My first working cut of this took about 20 seconds, and a relatively few minutes’ time optimizing cut that in half. And then I was stuck. The first three steps happen in well under a second. But no matter what I did, the sorting and grouping portion (step 4) would take almost 10 seconds on a typical query that had about 10 million video references. And that just seemed like way too much time. I tried lots of different things before I got it into my head to try something extreme.
My video reference record was a simple KeyValuePair<int, double>
, where the Key
is the video id, and the Value
is the score from a particular referrer. Those were being placed into a List
that I then sorted by video id (Key
). The sort was taking most of the time. And that’s just way too much time to sort 10 million items.
In retrospect, I should have thought of this earlier. But things are always obvious after the fact.

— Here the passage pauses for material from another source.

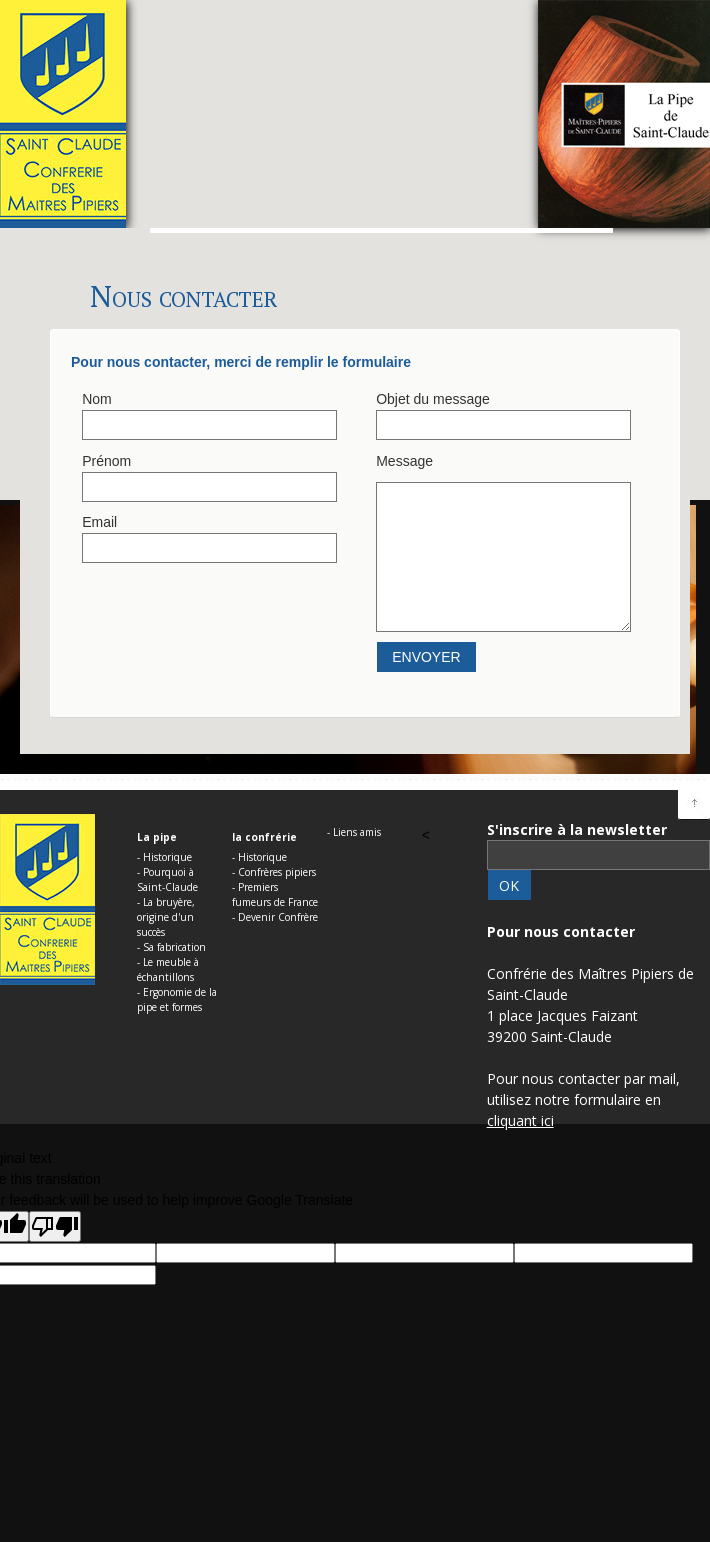  Describe the element at coordinates (97, 399) in the screenshot. I see `Nom` at that location.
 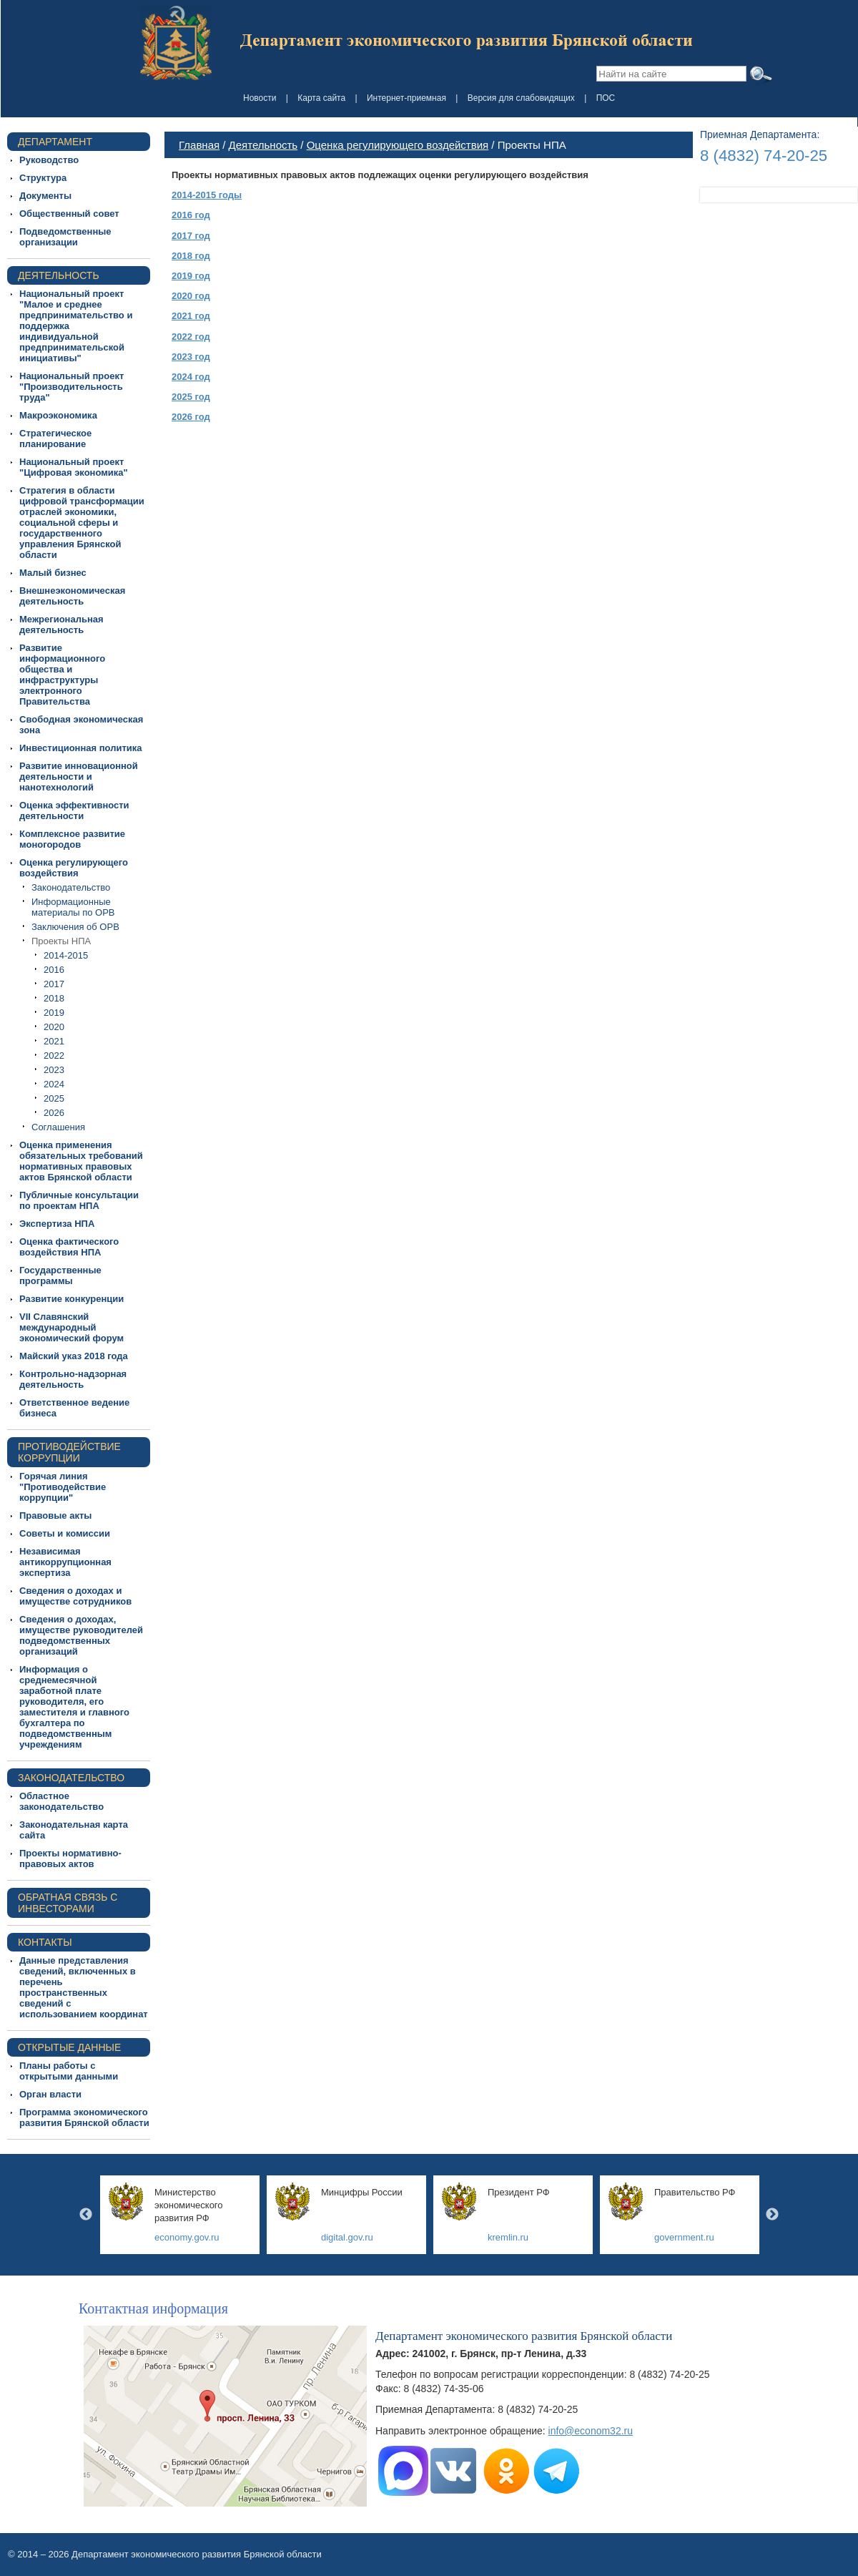 I want to click on Орган власти, so click(x=50, y=2094).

You see, I’ve run into this kind of thing before. My sort was written like this:
VideoReferences.Sort((r1, r2) => r1.Key.CompareTo(r2.Key));
I’ll let you look into the details of what exactly that syntax means, but in a nutshell it ends up creating a comparison function that is called through a delegate for each comparison. And, the structures I’m sorting (KeyValuePair
) occupy 16 bytes each, meaning that for each swap that occurs during the sort I’m moving 48 bytes around. Like I said, I don’t normally think about this stuff because performance is usually good enough.
But benchmarking results showed conclusively that the sort was taking way more time than I thought it should. So, I thought, what if I could make a list of a native type and sort that? What, indeed.
I changed my reference structure so that it takes only 8 bytes. It now looks like this:
[StructLayout(LayoutKind.Explicit)] struct VidVote { [FieldOffset(0)] public ulong Combined; [FieldOffset(0)] public float VoteScore; [FieldOffset(4)] public int VideoId; }
For those of you who are unfamiliar with C#, that’s the C# way of declaring a union. It packs the integer video id and the floating point score (float
is fine here for individual values) into a single 8-byte structure. The Combined
field treats the two values as a single unsigned long integer, with the video id in the high 32 bits.
What’s that do for me? Well, I can then write this:
VideoReferences = new List<ulong>(NumberOfReferences); // ... populate the list with var v = new VidVote(); v.VideoId = id; v.VoteScore = score; VideoReferences.Add(v.Combined); // and then sort it. VideoReferences.Sort();
With this structure, Sort
uses the default comparison for ulong
, which internally does a native 64-bit integer comparison directly rather than calling a comparison delegate.
The result? Sort time went from almost eight seconds to less than two seconds, and the subsequent grouping code is also faster than in the previous version. I’m a little bit annoyed that I had to resort to these bit twiddling tricks, but I can’t complain too much about a 70% decrease in run time.
And the really nice thing is that given this new structure I can see another improvement that should knock another big chunk off the run time.